+++ PROVIDED RECORDS +++

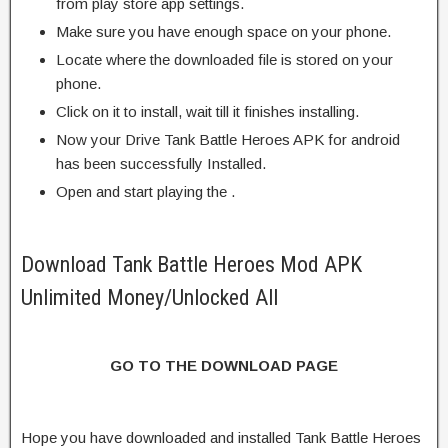
from play store app settings.
Make sure you have enough space on your phone.
Locate where the downloaded file is stored on your
phone.
Click on it to install, wait till it finishes installing.
Now your Drive Tank Battle Heroes APK for android
has been successfully Installed.
Open and start playing the .
Download Tank Battle Heroes Mod APK
Unlimited Money/Unlocked All
GO TO THE DOWNLOAD PAGE
Hope you have downloaded and installed Tank Battle Heroes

+++

> TO DO:
What is needed is an exact copy of every entry, with the pictures removed.

> EXERCISE ANSWER:
from play store app settings.
Make sure you have enough space on your phone.
Locate where the downloaded file is stored on your
phone.
Click on it to install, wait till it finishes installing.
Now your Drive Tank Battle Heroes APK for android
has been successfully Installed.
Open and start playing the .
Download Tank Battle Heroes Mod APK
Unlimited Money/Unlocked All
GO TO THE DOWNLOAD PAGE
Hope you have downloaded and installed Tank Battle Heroes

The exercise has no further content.